What the task requires.
Please transcribe all of the records precisely.
====== Dataset entries ======
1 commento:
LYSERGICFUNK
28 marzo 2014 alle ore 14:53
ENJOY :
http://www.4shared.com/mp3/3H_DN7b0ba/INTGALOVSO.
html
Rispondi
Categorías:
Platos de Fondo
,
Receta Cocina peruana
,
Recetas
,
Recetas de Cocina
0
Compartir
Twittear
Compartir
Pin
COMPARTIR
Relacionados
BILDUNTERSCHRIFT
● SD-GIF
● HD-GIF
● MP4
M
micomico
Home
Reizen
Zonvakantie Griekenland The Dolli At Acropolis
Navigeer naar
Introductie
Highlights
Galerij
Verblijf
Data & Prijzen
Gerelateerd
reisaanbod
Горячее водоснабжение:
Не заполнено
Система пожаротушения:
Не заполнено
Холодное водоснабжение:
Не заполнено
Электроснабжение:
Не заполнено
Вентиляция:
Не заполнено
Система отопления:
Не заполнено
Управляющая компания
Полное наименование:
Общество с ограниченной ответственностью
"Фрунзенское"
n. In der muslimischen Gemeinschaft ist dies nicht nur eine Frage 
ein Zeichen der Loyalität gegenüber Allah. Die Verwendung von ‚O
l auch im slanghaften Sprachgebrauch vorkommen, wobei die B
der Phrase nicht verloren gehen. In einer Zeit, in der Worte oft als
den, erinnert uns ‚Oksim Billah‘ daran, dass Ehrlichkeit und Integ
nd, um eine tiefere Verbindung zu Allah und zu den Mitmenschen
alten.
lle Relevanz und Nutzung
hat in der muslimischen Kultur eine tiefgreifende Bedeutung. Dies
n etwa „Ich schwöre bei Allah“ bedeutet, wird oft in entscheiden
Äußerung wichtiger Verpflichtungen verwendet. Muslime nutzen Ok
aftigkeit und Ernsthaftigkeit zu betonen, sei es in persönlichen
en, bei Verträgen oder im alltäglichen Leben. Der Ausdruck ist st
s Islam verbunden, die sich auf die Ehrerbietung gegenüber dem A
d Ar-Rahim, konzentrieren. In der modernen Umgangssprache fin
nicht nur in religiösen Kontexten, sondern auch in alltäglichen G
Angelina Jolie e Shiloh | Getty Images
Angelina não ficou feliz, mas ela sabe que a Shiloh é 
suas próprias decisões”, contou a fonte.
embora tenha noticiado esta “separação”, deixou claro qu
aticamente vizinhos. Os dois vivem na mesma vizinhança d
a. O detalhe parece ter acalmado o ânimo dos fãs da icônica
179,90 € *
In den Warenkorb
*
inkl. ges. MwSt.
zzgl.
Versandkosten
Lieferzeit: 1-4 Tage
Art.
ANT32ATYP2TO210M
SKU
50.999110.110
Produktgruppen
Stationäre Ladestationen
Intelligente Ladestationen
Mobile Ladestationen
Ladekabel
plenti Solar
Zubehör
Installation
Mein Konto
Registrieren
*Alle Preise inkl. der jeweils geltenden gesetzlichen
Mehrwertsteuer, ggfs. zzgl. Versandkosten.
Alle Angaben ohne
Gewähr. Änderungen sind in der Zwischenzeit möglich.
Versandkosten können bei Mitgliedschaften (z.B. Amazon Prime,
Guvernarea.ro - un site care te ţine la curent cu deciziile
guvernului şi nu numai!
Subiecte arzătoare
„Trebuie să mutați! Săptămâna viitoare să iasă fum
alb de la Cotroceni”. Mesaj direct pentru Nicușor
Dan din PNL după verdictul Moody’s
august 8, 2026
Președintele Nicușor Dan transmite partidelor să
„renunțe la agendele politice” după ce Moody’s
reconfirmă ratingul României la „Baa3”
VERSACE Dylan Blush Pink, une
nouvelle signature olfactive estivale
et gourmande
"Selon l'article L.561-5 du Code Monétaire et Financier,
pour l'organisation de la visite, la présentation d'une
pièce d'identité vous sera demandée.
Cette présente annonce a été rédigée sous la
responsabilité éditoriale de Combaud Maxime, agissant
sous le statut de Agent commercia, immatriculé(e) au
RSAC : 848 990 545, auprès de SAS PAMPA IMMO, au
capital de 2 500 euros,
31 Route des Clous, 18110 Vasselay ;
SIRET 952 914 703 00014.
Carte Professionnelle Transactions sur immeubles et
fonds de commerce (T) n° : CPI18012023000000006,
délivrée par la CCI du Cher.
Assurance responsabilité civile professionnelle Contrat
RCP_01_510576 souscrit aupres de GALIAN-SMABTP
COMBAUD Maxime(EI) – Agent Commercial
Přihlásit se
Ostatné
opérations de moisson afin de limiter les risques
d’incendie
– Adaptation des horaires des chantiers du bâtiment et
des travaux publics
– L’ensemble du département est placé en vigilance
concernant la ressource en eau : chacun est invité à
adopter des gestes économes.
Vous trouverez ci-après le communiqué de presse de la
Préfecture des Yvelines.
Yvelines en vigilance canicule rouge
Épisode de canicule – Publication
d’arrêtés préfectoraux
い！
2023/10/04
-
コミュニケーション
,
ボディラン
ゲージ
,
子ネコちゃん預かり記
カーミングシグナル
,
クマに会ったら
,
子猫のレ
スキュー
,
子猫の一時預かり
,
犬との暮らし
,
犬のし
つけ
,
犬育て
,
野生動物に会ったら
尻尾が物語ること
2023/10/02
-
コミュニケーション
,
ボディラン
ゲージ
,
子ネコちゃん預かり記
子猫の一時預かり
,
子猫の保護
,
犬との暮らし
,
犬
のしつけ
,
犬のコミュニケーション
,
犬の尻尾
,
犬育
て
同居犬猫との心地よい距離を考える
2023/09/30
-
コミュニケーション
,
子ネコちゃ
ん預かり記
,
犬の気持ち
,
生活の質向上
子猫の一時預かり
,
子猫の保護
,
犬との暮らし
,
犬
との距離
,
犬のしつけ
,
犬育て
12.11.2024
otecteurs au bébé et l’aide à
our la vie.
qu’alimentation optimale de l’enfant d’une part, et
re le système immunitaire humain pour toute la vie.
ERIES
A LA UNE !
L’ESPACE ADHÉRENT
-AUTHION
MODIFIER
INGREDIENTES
======
Response to this task.
1 commento:
LYSERGICFUNK
28 marzo 2014 alle ore 14:53
ENJOY :
http://www.4shared.com/mp3/3H_DN7b0ba/INTGALOVSO.
html
Rispondi
Categorías:
Platos de Fondo
,
Receta Cocina peruana
,
Recetas
,
Recetas de Cocina
0
Compartir
Twittear
Compartir
Pin
COMPARTIR
Relacionados
BILDUNTERSCHRIFT
● SD-GIF
● HD-GIF
● MP4
M
micomico
Home
Reizen
Zonvakantie Griekenland The Dolli At Acropolis
Navigeer naar
Introductie
Highlights
Galerij
Verblijf
Data & Prijzen
Gerelateerd
reisaanbod
Горячее водоснабжение:
Не заполнено
Система пожаротушения:
Не заполнено
Холодное водоснабжение:
Не заполнено
Электроснабжение:
Не заполнено
Вентиляция:
Не заполнено
Система отопления:
Не заполнено
Управляющая компания
Полное наименование:
Общество с ограниченной ответственностью
"Фрунзенское"
n. In der muslimischen Gemeinschaft ist dies nicht nur eine Frage 
ein Zeichen der Loyalität gegenüber Allah. Die Verwendung von ‚O
l auch im slanghaften Sprachgebrauch vorkommen, wobei die B
der Phrase nicht verloren gehen. In einer Zeit, in der Worte oft als
den, erinnert uns ‚Oksim Billah‘ daran, dass Ehrlichkeit und Integ
nd, um eine tiefere Verbindung zu Allah und zu den Mitmenschen
alten.
lle Relevanz und Nutzung
hat in der muslimischen Kultur eine tiefgreifende Bedeutung. Dies
n etwa „Ich schwöre bei Allah“ bedeutet, wird oft in entscheiden
Äußerung wichtiger Verpflichtungen verwendet. Muslime nutzen Ok
aftigkeit und Ernsthaftigkeit zu betonen, sei es in persönlichen
en, bei Verträgen oder im alltäglichen Leben. Der Ausdruck ist st
s Islam verbunden, die sich auf die Ehrerbietung gegenüber dem A
d Ar-Rahim, konzentrieren. In der modernen Umgangssprache fin
nicht nur in religiösen Kontexten, sondern auch in alltäglichen G
Angelina Jolie e Shiloh | Getty Images
Angelina não ficou feliz, mas ela sabe que a Shiloh é 
suas próprias decisões”, contou a fonte.
embora tenha noticiado esta “separação”, deixou claro qu
aticamente vizinhos. Os dois vivem na mesma vizinhança d
a. O detalhe parece ter acalmado o ânimo dos fãs da icônica
179,90 € *
In den Warenkorb
*
inkl. ges. MwSt.
zzgl.
Versandkosten
Lieferzeit: 1-4 Tage
Art.
ANT32ATYP2TO210M
SKU
50.999110.110
Produktgruppen
Stationäre Ladestationen
Intelligente Ladestationen
Mobile Ladestationen
Ladekabel
plenti Solar
Zubehör
Installation
Mein Konto
Registrieren
*Alle Preise inkl. der jeweils geltenden gesetzlichen
Mehrwertsteuer, ggfs. zzgl. Versandkosten.
Alle Angaben ohne
Gewähr. Änderungen sind in der Zwischenzeit möglich.
Versandkosten können bei Mitgliedschaften (z.B. Amazon Prime,
Guvernarea.ro - un site care te ţine la curent cu deciziile
guvernului şi nu numai!
Subiecte arzătoare
„Trebuie să mutați! Săptămâna viitoare să iasă fum
alb de la Cotroceni”. Mesaj direct pentru Nicușor
Dan din PNL după verdictul Moody’s
august 8, 2026
Președintele Nicușor Dan transmite partidelor să
„renunțe la agendele politice” după ce Moody’s
reconfirmă ratingul României la „Baa3”
VERSACE Dylan Blush Pink, une
nouvelle signature olfactive estivale
et gourmande
"Selon l'article L.561-5 du Code Monétaire et Financier,
pour l'organisation de la visite, la présentation d'une
pièce d'identité vous sera demandée.
Cette présente annonce a été rédigée sous la
responsabilité éditoriale de Combaud Maxime, agissant
sous le statut de Agent commercia, immatriculé(e) au
RSAC : 848 990 545, auprès de SAS PAMPA IMMO, au
capital de 2 500 euros,
31 Route des Clous, 18110 Vasselay ;
SIRET 952 914 703 00014.
Carte Professionnelle Transactions sur immeubles et
fonds de commerce (T) n° : CPI18012023000000006,
délivrée par la CCI du Cher.
Assurance responsabilité civile professionnelle Contrat
RCP_01_510576 souscrit aupres de GALIAN-SMABTP
COMBAUD Maxime(EI) – Agent Commercial
Přihlásit se
Ostatné
opérations de moisson afin de limiter les risques
d’incendie
– Adaptation des horaires des chantiers du bâtiment et
des travaux publics
– L’ensemble du département est placé en vigilance
concernant la ressource en eau : chacun est invité à
adopter des gestes économes.
Vous trouverez ci-après le communiqué de presse de la
Préfecture des Yvelines.
Yvelines en vigilance canicule rouge
Épisode de canicule – Publication
d’arrêtés préfectoraux
い！
2023/10/04
-
コミュニケーション
,
ボディラン
ゲージ
,
子ネコちゃん預かり記
カーミングシグナル
,
クマに会ったら
,
子猫のレ
スキュー
,
子猫の一時預かり
,
犬との暮らし
,
犬のし
つけ
,
犬育て
,
野生動物に会ったら
尻尾が物語ること
2023/10/02
-
コミュニケーション
,
ボディラン
ゲージ
,
子ネコちゃん預かり記
子猫の一時預かり
,
子猫の保護
,
犬との暮らし
,
犬
のしつけ
,
犬のコミュニケーション
,
犬の尻尾
,
犬育
て
同居犬猫との心地よい距離を考える
2023/09/30
-
コミュニケーション
,
子ネコちゃ
ん預かり記
,
犬の気持ち
,
生活の質向上
子猫の一時預かり
,
子猫の保護
,
犬との暮らし
,
犬
との距離
,
犬のしつけ
,
犬育て
12.11.2024
otecteurs au bébé et l’aide à
our la vie.
qu’alimentation optimale de l’enfant d’une part, et
re le système immunitaire humain pour toute la vie.
ERIES
A LA UNE !
L’ESPACE ADHÉRENT
-AUTHION
MODIFIER
INGREDIENTES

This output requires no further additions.